Yang Z, Macdonald-Dunlop E, Chen J, Zhai R, Li T, Richmond A, Klarić L, Pirastu N, Ning Z, Zheng C, Wang Y, Huang T, He Y, Guo H, Ying K, Gustafsson S, Prins B, Ramisch A, Dermitzakis ET, Png G, Eriksson N, Haessler J, Hu X, Zanetti D, Boutin T, Hwang SJ, Wheeler E, Pietzner M, Raffield LM, Kalnapenkis A, Peters JE, Viñuela A, Gilly A, Elmståhl S, Dedoussis G, Petrie JR, Polašek O, Folkersen L, Chen Y, Yao C, Võsa U, Pairo-Castineira E, Clohisey S, Bretherick AD, Rawlik K, GenOMICC Consortium† , IMI-DIRECT Consortium† , Esko T, Enroth S, Johansson Å, Gyllensten U, Langenberg C, Levy D, Hayward C, Assimes TL, Kooperberg C, Manichaikul AW, Siegbahn A, Wallentin L, Lind L, Zeggini E, Schwenk JM, Butterworth AS, Michaëlsson K, Pawitan Y, Joshi PK, Baillie JK, Mälarstig A, Reiner AP, Wilson JF, Shen X
Circulation 145 (18) 1398-1411 [2022-05-03; online 2022-04-07]
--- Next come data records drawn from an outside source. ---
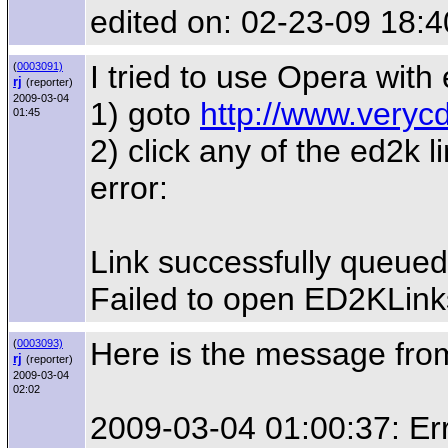
edited on: 02-23-09 18:4
I tried to use Opera with
(
0003091)
rj
(reporter)
2009-03-04
1) goto
http://www.veryc
01:45
2) click any of the ed2k l
error:
Link successfully queued
Failed to open ED2KLinks
Here is the message from 
(
0003093)
rj
(reporter)
2009-03-04
02:02
2009-03-04 01:00:37: Erro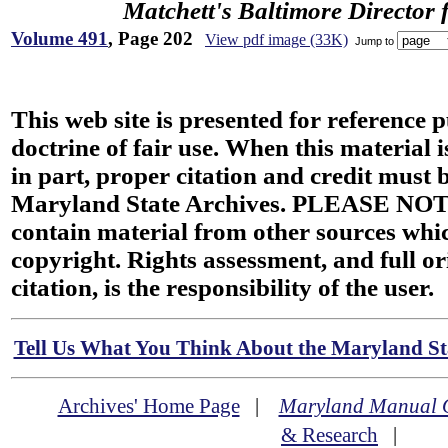
Matchett's Baltimore Director 
Volume 491
, Page 202
View pdf image (33K)
Jump to
This web site is presented for reference 
doctrine of fair use. When this material i
in part, proper citation and credit must b
Maryland State Archives. PLEASE NOT
contain material from other sources wh
copyright. Rights assessment, and full or
citation, is the responsibility of the user.
Tell Us What You Think About the Maryland Sta
Archives' Home Page
|
Maryland Manual 
& Research
|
SARS-CoV-2, the causal agent of COVID-19, enters human cells using the ACE2 (angiotensin-converting enzyme 2) protein as a receptor. ACE2 is thus key to the infection and treatment of the coronavirus. ACE2 is highly expressed in the heart and respiratory and gastrointestinal tracts, playing important regulatory roles in the cardiovascular and other biological systems. However, the genetic basis of the ACE2 protein levels is not well understood. We have conducted the largest genome-wide association meta-analysis of plasma ACE2 levels in >28 000 individuals of the SCALLOP Consortium (Systematic and Combined Analysis of Olink Proteins). We summarize the cross-sectional epidemiological correlates of circulating ACE2. Using the summary statistics-based high-definition likelihood method, we estimate relevant genetic correlations with cardiometabolic phenotypes, COVID-19, and other human complex traits and diseases. We perform causal inference of soluble ACE2 on vascular disease outcomes and COVID-19 severity using mendelian randomization. We also perform in silico functional analysis by integrating with other types of omics data. We identified 10 loci, including 8 novel, capturing 30% of the heritability of the protein. We detected that plasma ACE2 was genetically correlated with vascular diseases, severe COVID-19, and a wide range of human complex diseases and medications. An X-chromosome cis-protein quantitative trait loci-based mendelian randomization analysis suggested a causal effect of elevated ACE2 levels on COVID-19 severity (odds ratio, 1.63 [95% CI, 1.10-2.42]; P=0.01), hospitalization (odds ratio, 1.52 [95% CI, 1.05-2.21]; P=0.03), and infection (odds ratio, 1.60 [95% CI, 1.08-2.37]; P=0.02). Tissue- and cell type-specific transcriptomic and epigenomic analysis revealed that the ACE2 regulatory variants were enriched for DNA methylation sites in blood immune cells. Human plasma ACE2 shares a genetic basis with cardiovascular disease, COVID-19, and other related diseases. The genetic architecture of the ACE2 protein is mapped, providing a useful resource for further biological and clinical studies on this coronavirus receptor.